O presidente nacional do PL, partido de extrema direita, Valdemar Costa Neto, afirmou nesta sexta-feira (26) que “Michelle tem um preço” para o partido. A declaração foi dada em entrevista à Rádio Gaúcha, ao comentar a crise entre a ex-primeira-dama e o senador neofascista Flávio Bolsonaro (PL-RJ), pré-candidato à Presidência. Valdemar disse que estava em Miami e antecipou a volta ao Brasil por considerar o episódio “muito sério”.
Valdemar, que tem relação histórica e próxima com a também neofascista Michelle, sinaliza que o partido tem planos para ela que vão além do cargo de presidente do PL Mulher. O “preço” de Michelle pode ser a cabeça da chapa presidencial.
O vídeo ensaiado
Michelle publicou dois vídeos nas redes sociais em que acusa Flávio de maltrato e humilhação. O material tem enquadramento profissional, iluminação controlada e texto ensaiado. Não é um desabafo. É uma peça de marketing político.
Interlocutores ouvidos pelo jornalista Claudio Dantas afirmaram que Jair Bolsonaro não autorizou a gravação. O ex-presidente, condenado a 27 anos por tentativa de golpe e atualmente em prisão domiciliar, foi pego de surpresa. O episódio demonstra que Bolsonaro não tem qualquer controle sobre a mulher, que age por conta própria e com objetivos próprios.

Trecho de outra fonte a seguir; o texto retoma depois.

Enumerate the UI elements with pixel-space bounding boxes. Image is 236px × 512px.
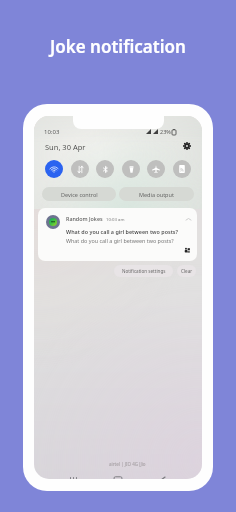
staticText: airtel | JIO 4G|Jio <box>109 461 146 467</box>
staticText: 23% <box>160 128 171 135</box>
button[interactable]: Home <box>113 473 123 479</box>
button[interactable]: Back <box>158 473 168 479</box>
staticText: Random Jokes <box>66 215 103 222</box>
button[interactable]: Recents <box>68 473 78 479</box>
staticText: What do you call a girl between two post… <box>66 228 178 235</box>
button[interactable]: NFC <box>173 160 191 178</box>
staticText: Notification settings <box>122 268 166 274</box>
button[interactable]: Mobile data <box>71 160 89 178</box>
button[interactable]: Flashlight <box>122 160 140 178</box>
staticText: Sun, 30 Apr <box>45 142 86 152</box>
button[interactable]: Quick settings <box>181 140 193 152</box>
button[interactable]: Device control <box>42 187 116 201</box>
staticText: 10:03 <box>44 128 60 136</box>
staticText: Joke notification <box>50 35 186 58</box>
button[interactable]: Clear <box>177 265 196 277</box>
staticText: 10:03 am <box>106 216 125 222</box>
button[interactable]: Wi-Fi <box>45 160 63 178</box>
button[interactable]: Media output <box>119 187 194 201</box>
button[interactable]: Notification settings <box>114 265 173 277</box>
button[interactable]: Airplane mode <box>147 160 165 178</box>
button[interactable]: Expand <box>183 214 193 224</box>
staticText: Media output <box>139 191 174 198</box>
staticText: Device control <box>61 191 98 198</box>
staticText: What do you call a girl between two post… <box>66 237 174 244</box>
button[interactable]: Random Jokes <box>38 208 197 261</box>
staticText: Clear <box>181 268 193 274</box>
button[interactable]: Bluetooth <box>96 160 114 178</box>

No código bolsonarista, isso é uma fraqueza dele e uma afronta dela.
Michelle afirmou que Flávio foi ríspido ao telefone e disse que ela “havia chegado ontem” e não entendia nada de política. “Diante dessa humilhação, eu disse a ele que estava tudo bem. Entendi que ele não queria o meu apoio ou que este era insignificante”, declarou.
A sucessão em curso
Nos bastidores, políticos que orbitam o neofascismo bolsonarista avaliam que o episódio não deve comprometer a aliança com Ciro Gomes no Ceará. Mas estão cobrando do condenado Jair Bolsonaro que, de dentro da cadeia, escreva uma carta de próprio punho pedindo perdão a Ciro pela descompostura da esposa.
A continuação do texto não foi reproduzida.